What you need to do: Restate the full listing word for word; images stay out of it.

================================

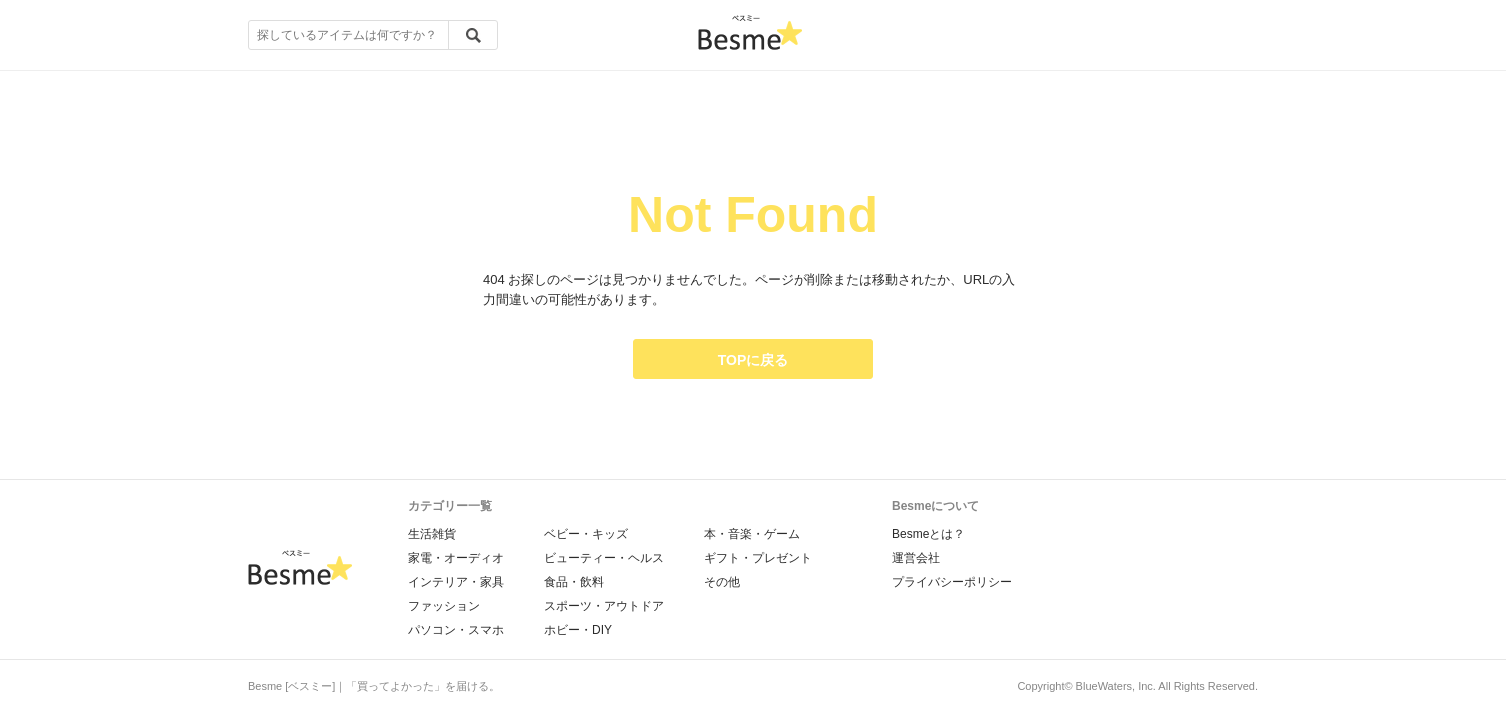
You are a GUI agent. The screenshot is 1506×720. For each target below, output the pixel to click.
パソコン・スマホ (456, 630)
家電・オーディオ (456, 558)
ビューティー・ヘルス (604, 558)
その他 (722, 582)
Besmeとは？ (928, 534)
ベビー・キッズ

================================

Written reply:
You are a GUI agent. The screenshot is 1506×720. For each target below, output the pixel to click.
パソコン・スマホ (456, 630)
家電・オーディオ (456, 558)
ビューティー・ヘルス (604, 558)
その他 (722, 582)
Besmeとは？ (928, 534)
ベビー・キッズ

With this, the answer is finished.